Davacıya verilebilecek bir konutun bulunamaması halinde ise Dairemiz’in yerleşik uygulamasına göre, bu tür davalarda uygulanması gereken tazminat hesaplama ilkesi aşağıdaki şekilde formüle edilmiştir.
1-Önce, üyelere tahsis edilen konut veya işyerinin dava tarihi itibariyle rayiç değeri saptanmalıdır.
2-Davalı kooperatife normal ödentilerini gerçekleştiren bir üyenin ödemelerinin, ödeme yaptıkları tarihler itibariyle toplam ödemeleri dava tarihine kadar (Toptan Eşya Fiyat Endeksi Artış ortalama rakamları esas alınarak) taşınarak, güncel değeri bulunmalıdır.
3-Bundan sonra, yukarıda (1) numaralı bentte bulunan değerden (2) numaralı bentte bulunan değer çıkarılarak kooperatife normal ödeme yapan bir üyenin, bu ödemelerine karşı ne miktarda yararlanma elde ettikleri ortaya çıkarılmalıdır.
4-Bunu takiben, davacı eksik ödeme yapan üyenin ödentileri (2) numaralı bentteki ilkelere göre dava tarihine taşınarak eksik ödeme miktarı da güncelleştirilmelidir.
5-Bu hesaplamalardan sonra, normal ödentilerini gerçekleştiren bir üyenin yukarıda (2) numaralı bentte bulunan ödemelerinin güncel değeri karşılığı, yine yukarıda (3) numaralı bentte bulunan bir yararlanmayı sağladığına göre, davacının (4) numaralı bentte eksik ödemelerinin güncel değerinin ne miktarda yarar sağlaması gerektiği, orantı kurallarına göre belirlenmelidir.
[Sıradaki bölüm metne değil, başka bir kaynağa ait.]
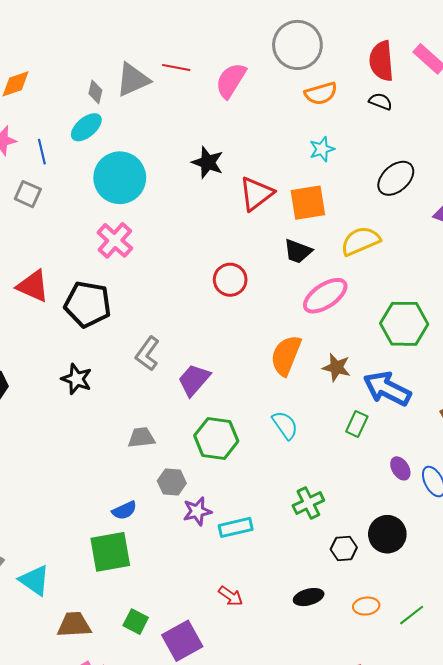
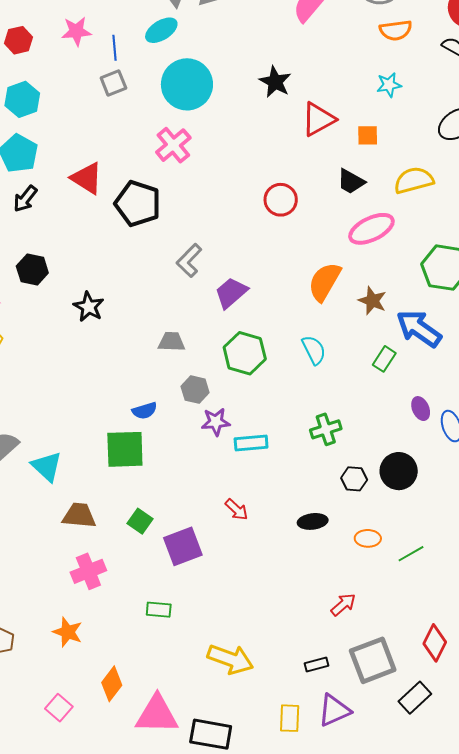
gray square: (28, 194) -> (113, 83), moved, turned 36
orange square: (308, 203) -> (368, 135), size x0.6
black star: (77, 379) -> (89, 307), moved

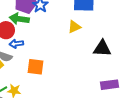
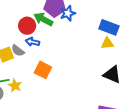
yellow triangle: (74, 27) -> (107, 43), moved

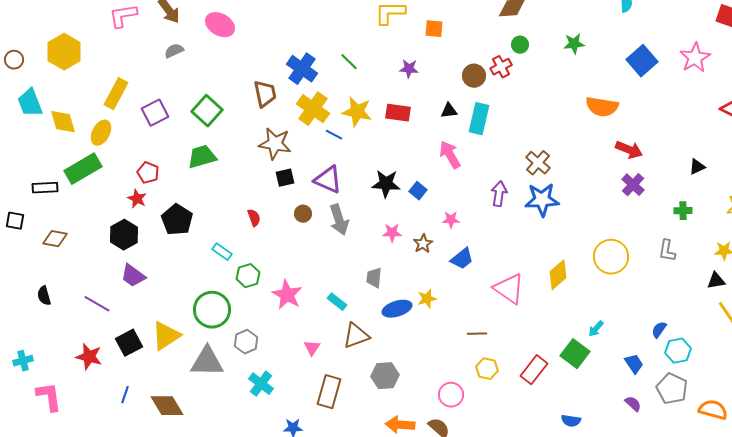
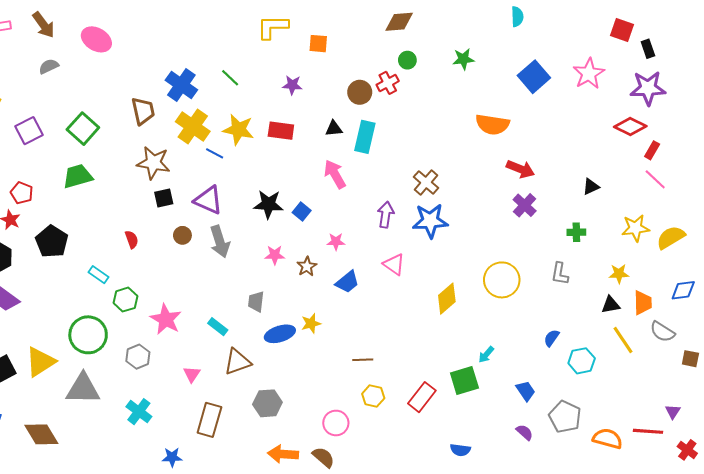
pink triangle: (509, 289) -> (394, 264), moved, size x0.7
blue semicircle: (659, 330) -> (552, 338), moved
gray hexagon: (246, 342) -> (138, 357), moved
cyan hexagon: (678, 351) -> (582, 361), moved
green square: (575, 354) -> (464, 380), turned 36

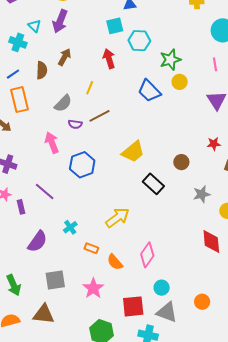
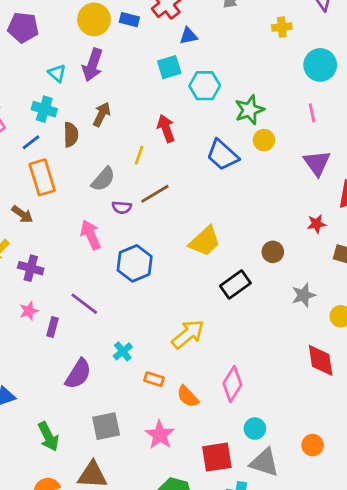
cyan cross: (18, 42) -> (44, 109), moved
red arrow: (109, 59) -> (166, 128), moved
black rectangle: (153, 184) -> (235, 285), turned -75
purple rectangle: (21, 207) -> (53, 327), turned 32

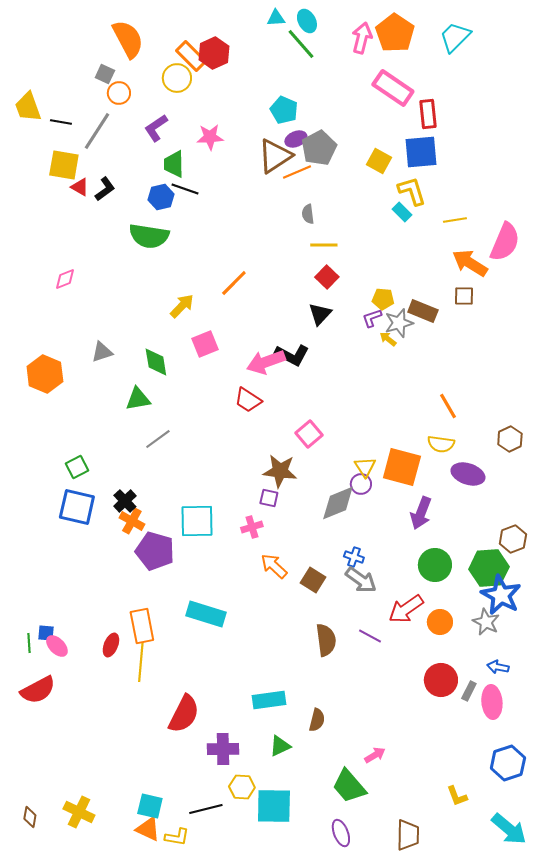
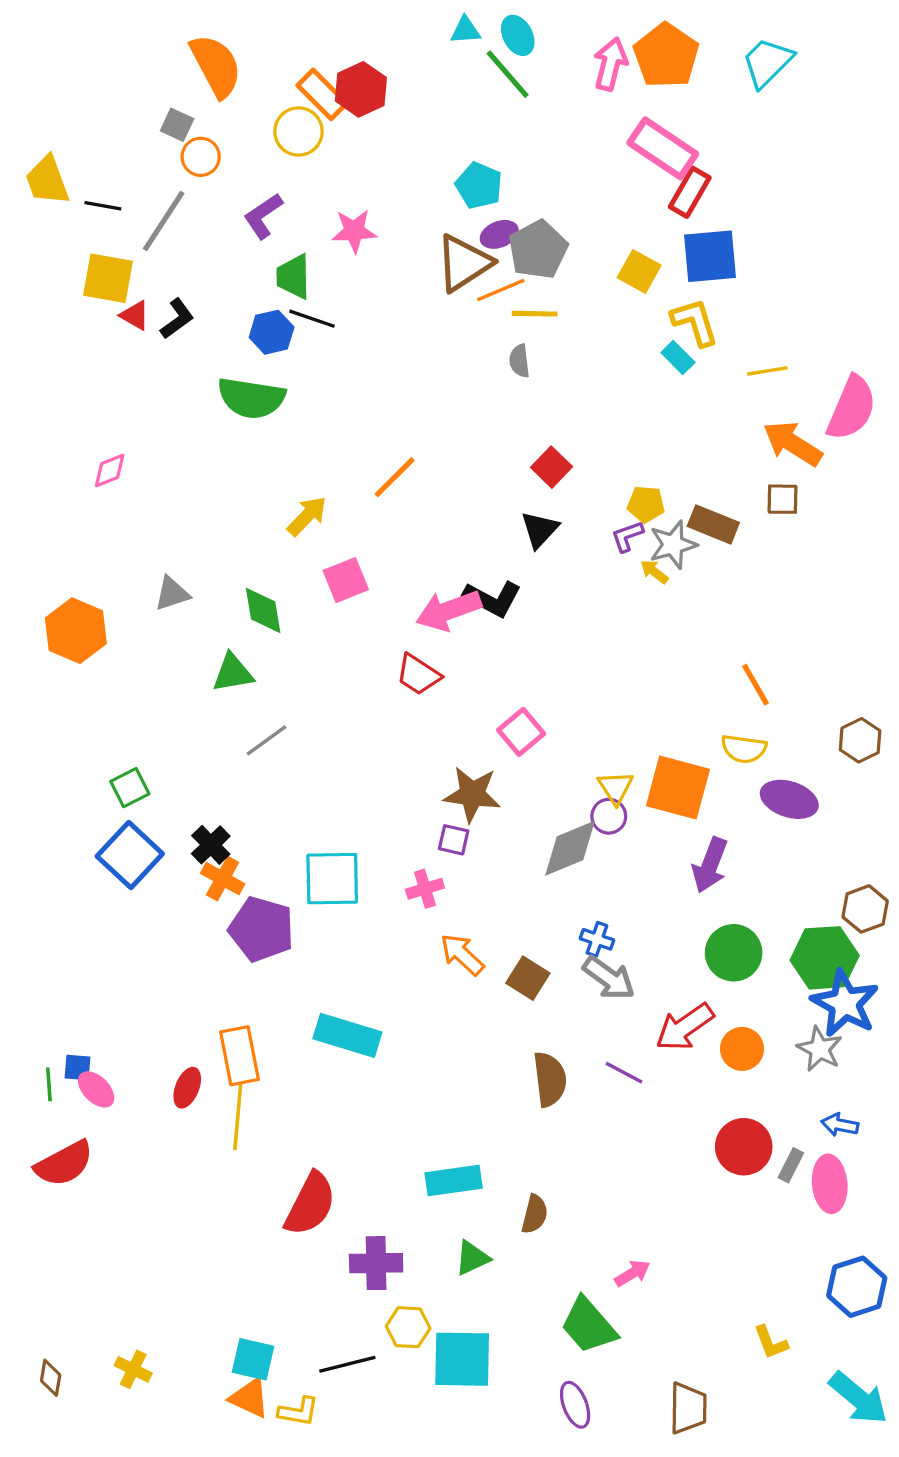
red rectangle: (428, 114) -> (690, 192), moved, turned 36
yellow line: (324, 245) -> (535, 314), moved
blue square: (77, 507) -> (130, 855), turned 30
yellow cross: (79, 812) -> (133, 1369), size x0.7

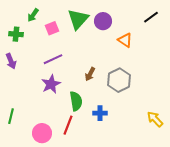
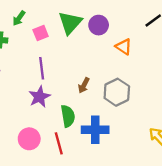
purple line: (53, 59) -> (42, 68), turned -72
blue cross: (100, 113) -> (95, 130), size x1.6
red line: (68, 125) -> (59, 143), turned -36
pink circle: (42, 133) -> (29, 139), moved

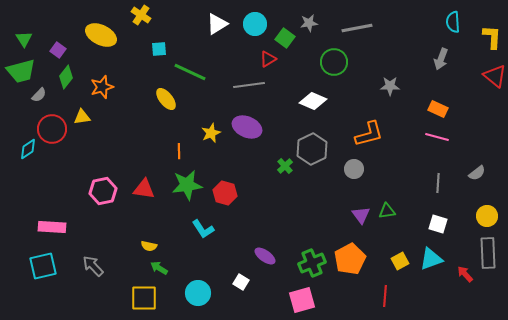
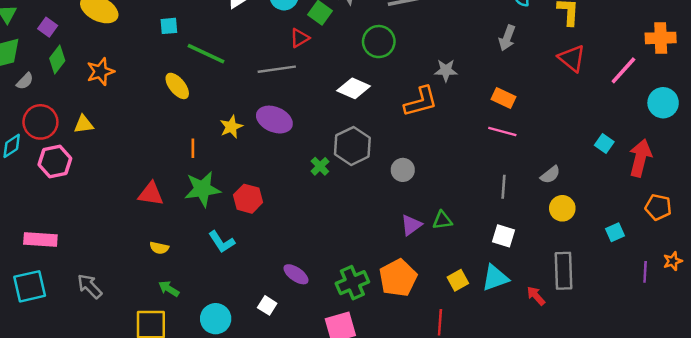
yellow triangle: (82, 117) -> (84, 124), moved
orange L-shape: (369, 134) -> (421, 102), moved
pink hexagon: (103, 191) -> (55, 162), moved
purple triangle: (361, 215) -> (411, 225), turned 30
yellow circle: (487, 216) -> (562, 208), moved
yellow semicircle: (149, 246) -> (159, 248), moved

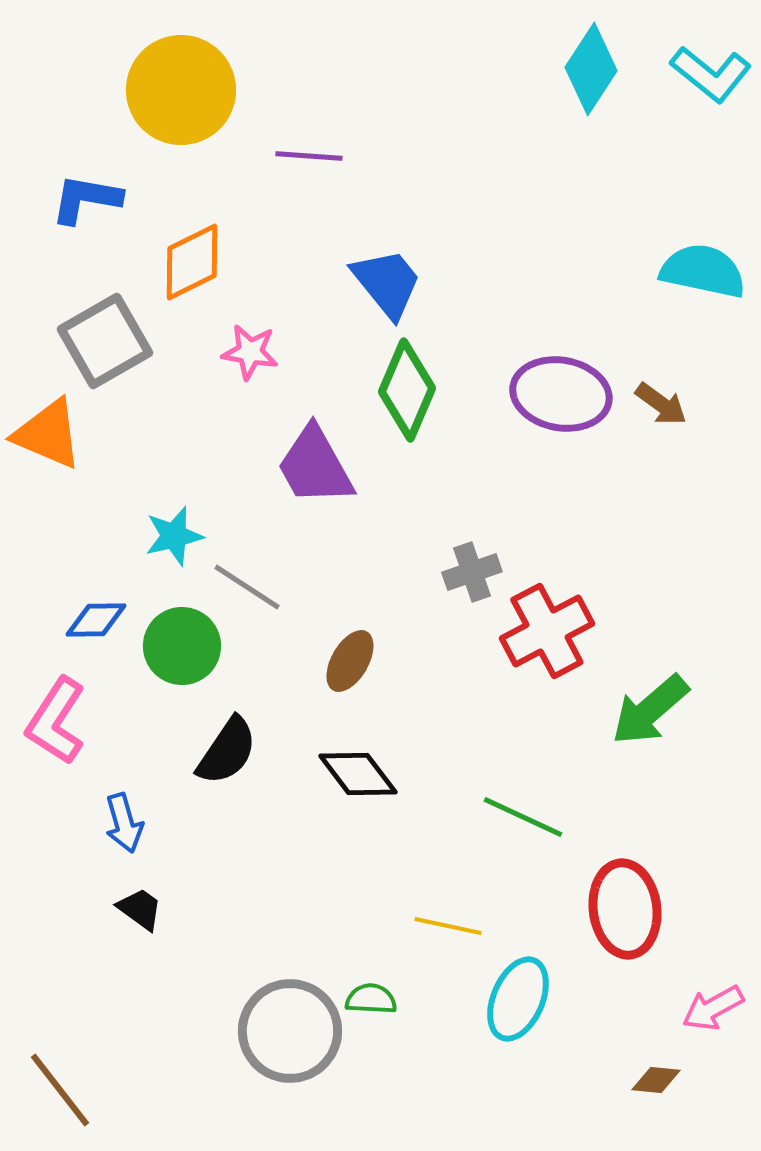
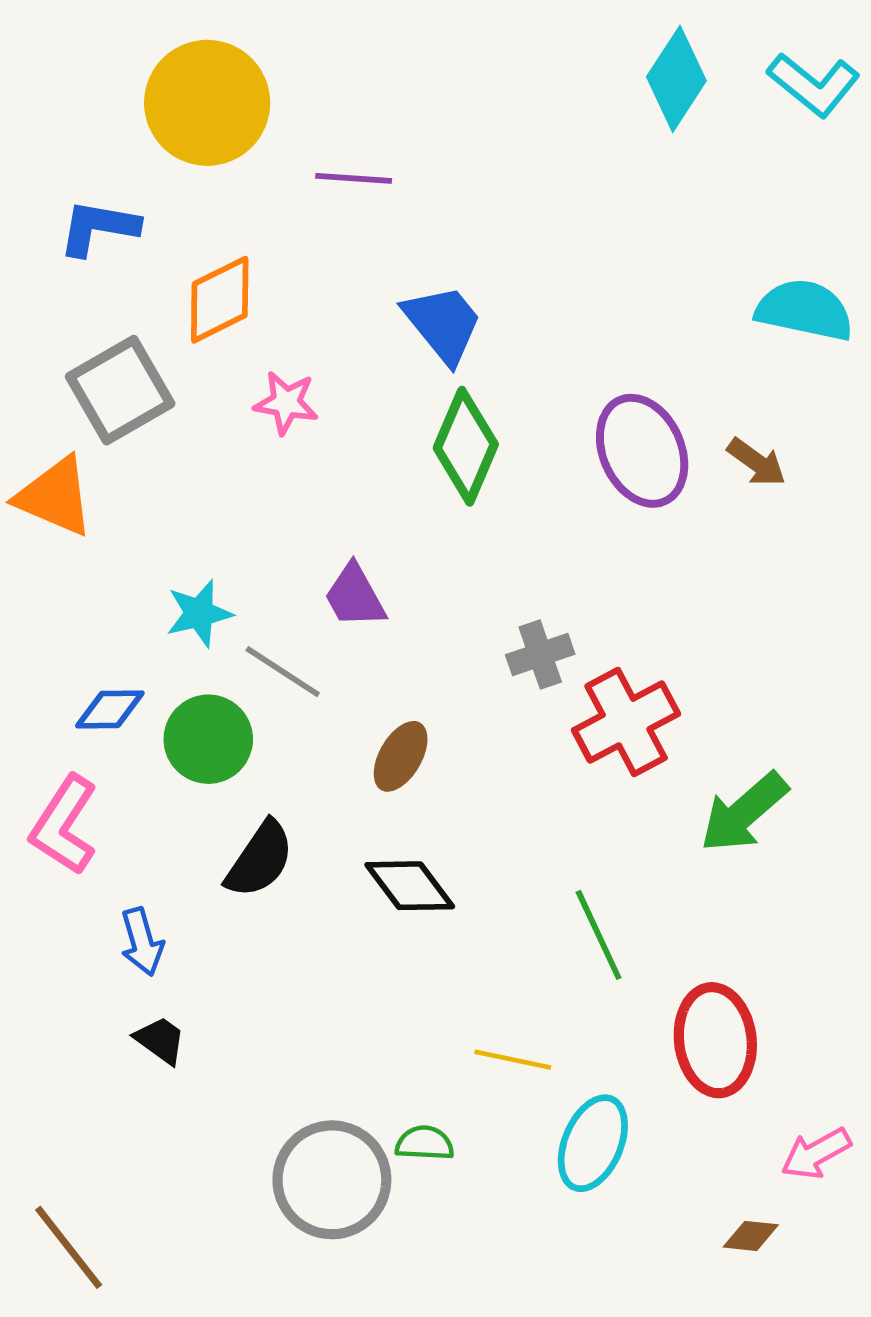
purple ellipse: (561, 394) -> (642, 451), turned 56
purple trapezoid: (315, 466) -> (355, 596), moved, size x0.7
green line: (523, 817) -> (599, 935), turned 40

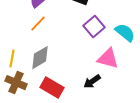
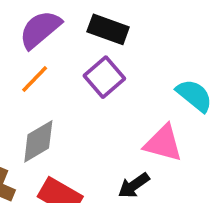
purple square: (94, 27) -> (104, 77), moved

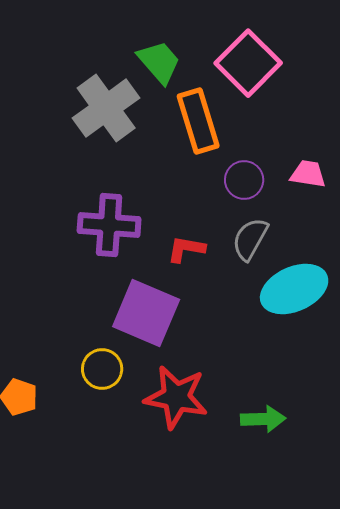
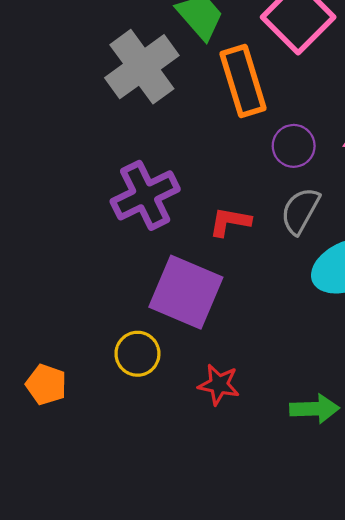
purple cross: (109, 225) -> (145, 195), turned -30
red star: (176, 397) -> (219, 385), size x0.6

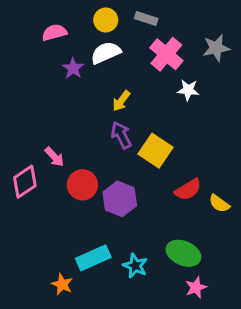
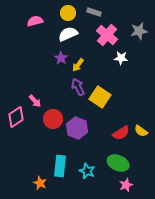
purple star: (73, 68) -> (61, 58), moved
red semicircle: (188, 189) -> (121, 133), moved
cyan rectangle: (93, 258) -> (60, 166), turned -60

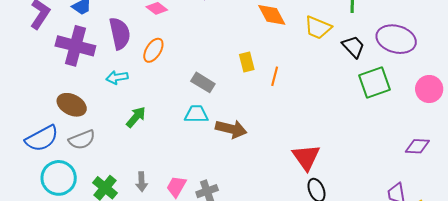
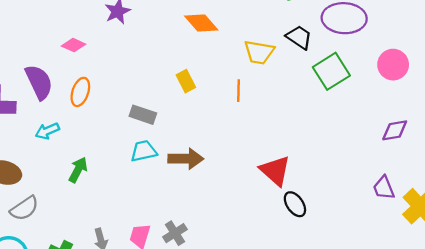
yellow trapezoid: (318, 28) -> (259, 52), moved
orange line: (275, 76) -> (238, 91), moved

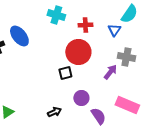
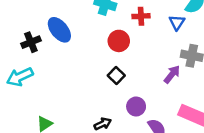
red circle: (78, 52) -> (119, 41), moved, size x0.7
black square: (65, 73) -> (116, 76), turned -32

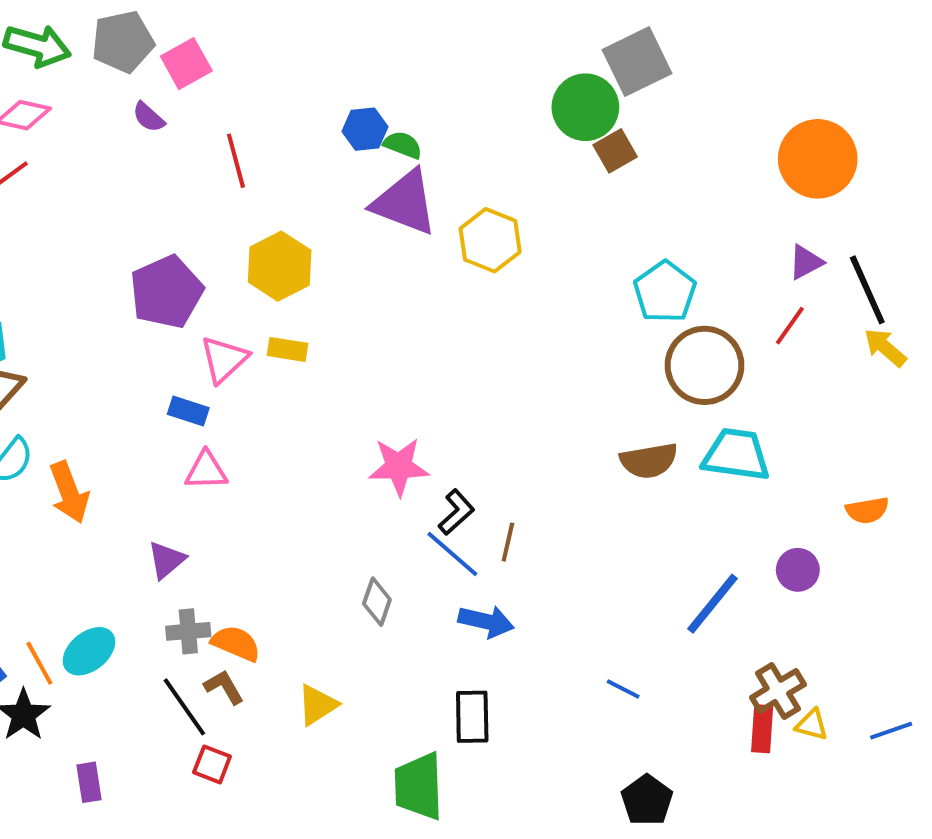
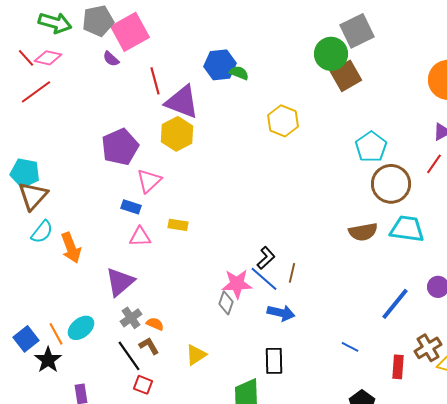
pink square: (186, 64) -> (130, 32), size x1.5
blue hexagon: (365, 129) -> (220, 65), size x1.4
brown square: (615, 151) -> (346, 76), size x1.4
purple triangle: (405, 203) -> (182, 102), moved
yellow rectangle: (288, 349) -> (178, 225), moved
pink star: (399, 467) -> (237, 284), moved
purple triangle: (166, 560) -> (120, 282), size x1.5
gray cross: (188, 631) -> (131, 318), turned -30
orange semicircle: (236, 643) -> (155, 324), size x0.7
red rectangle: (762, 729) -> (398, 367), moved

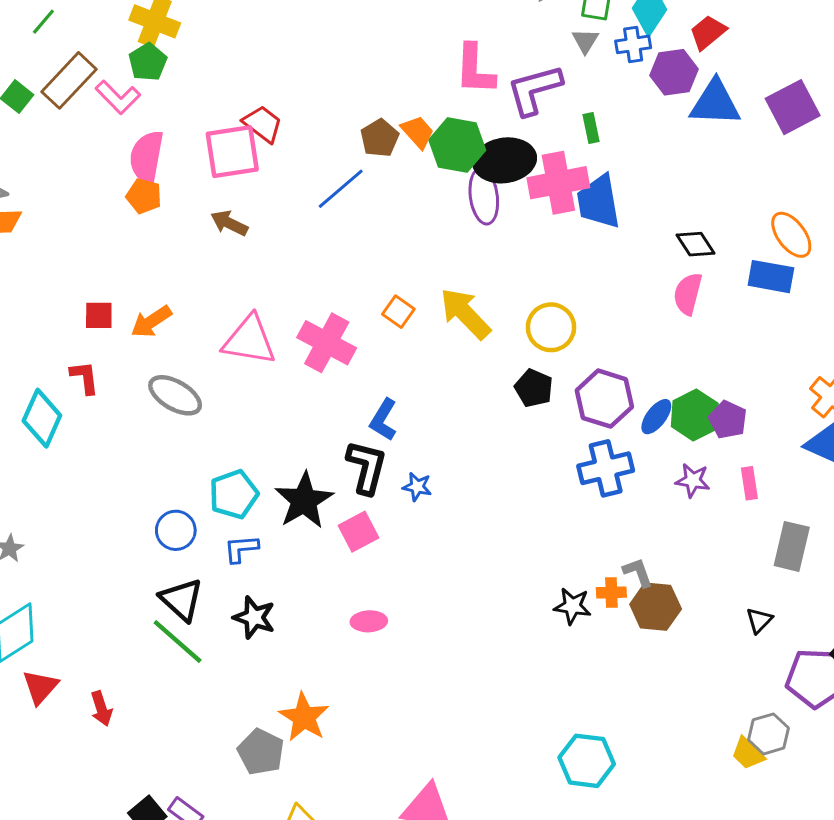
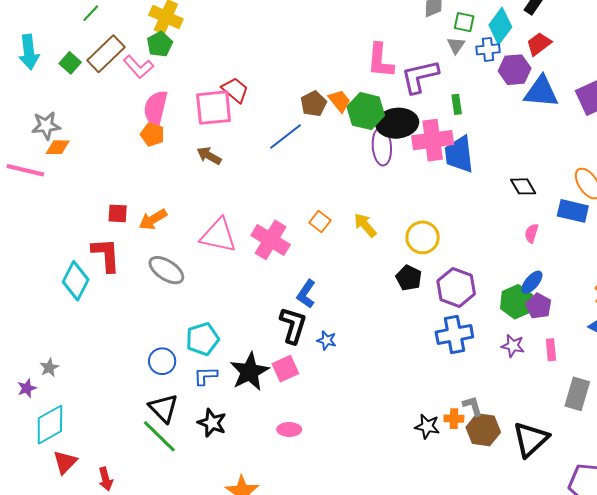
pink semicircle: (688, 294) -> (531, 233), moved, size x0.7
yellow arrow: (465, 314) -> (365, 225), size x0.7
red L-shape: (85, 378) -> (106, 255), size x1.5
blue ellipse: (656, 417) -> (532, 282), moved
black star: (304, 500) -> (249, 372), moved
black triangle: (759, 620) -> (531, 439), moved, size x2.0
Yani sonuç olarak, (4) numaralı bentte bulunan miktar, (3) numaralı bentte bulunan değerle çarpıldıktan sonra bulunan miktarın (2) numaralı bentte bulunan miktara bölünmesi sonucu bulunacak miktara (4) numaralı bentte bulunan davacı ödemelerinin güncel değerinin ilave edilmesi sonucu bulunacak miktar, davacı üyenin bu davada kooperatiften talep etmesi mümkün olan zarar miktarı olup, mahkemece (talep de değerlendirilerek) bu miktara hükmedilecektir.
O halde, yukarıdaki ilkeler çerçevesinde, öncelikle, davacıya verilebilecek nitelikte bir konutun bulunup bulunmadığı araştırılarak, varsa bu konutun tahsisine, konut bulunmaması halinde ise belirtilen usul çerçevesinde, 6100 sayılı HMK"nın 26/1 maddesi de gözetilmek suretiyle, tazminata hükmetmek gerekirken, yazılı şekilde karar verilmesi bozmayı gerekdirmiştir.
SONUÇ: Yukarıda açıklanan nedenlerle, davacının temyiz itirazlarının kabulü ile hükmün, davacı yararına BOZULMASINA, peşin harcın istek halinde iadesine, 30.01.2012 gününde oybirliğiyle karar verildi.